## [Directions for this task]
Output the span of lines from the one that contains "berbagai segi, baik teknis" through the end of the records, inclusive, exactly as written and free of pictures.

## [Data to process]

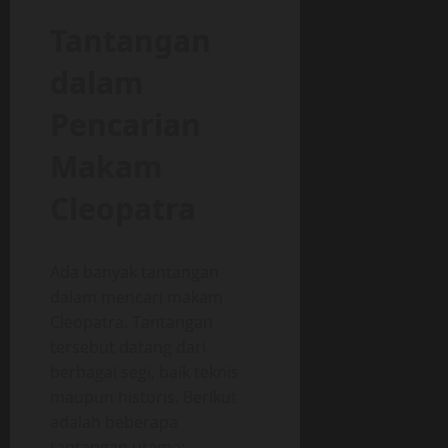
Tantangan
dalam
Pencarian
Makam
Cleopatra
Ada banyak tantangan
dalam mencari makam
Cleopatra. Tantangan
tersebut datang dari
berbagai segi, baik teknis
maupun historis. Berikut
adalah beberapa
tantangan utama:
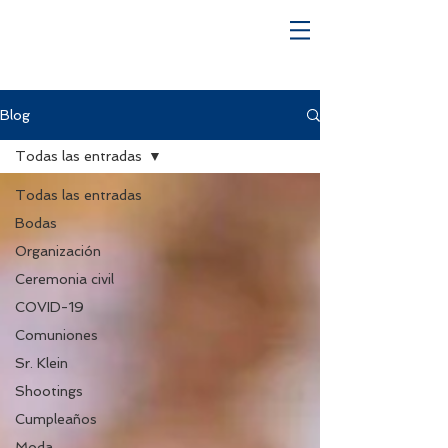
Blog
Todas las entradas
Todas las entradas
Bodas
Organización
Ceremonia civil
COVID-19
Comuniones
Sr. Klein
Shootings
Cumpleaños
Moda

## [Answer to this problem]
berbagai segi, baik teknis
maupun historis. Berikut
adalah beberapa
tantangan utama:
Blog
Todas las entradas
Todas las entradas
Bodas
Organización
Ceremonia civil
COVID-19
Comuniones
Sr. Klein
Shootings
Cumpleaños
Moda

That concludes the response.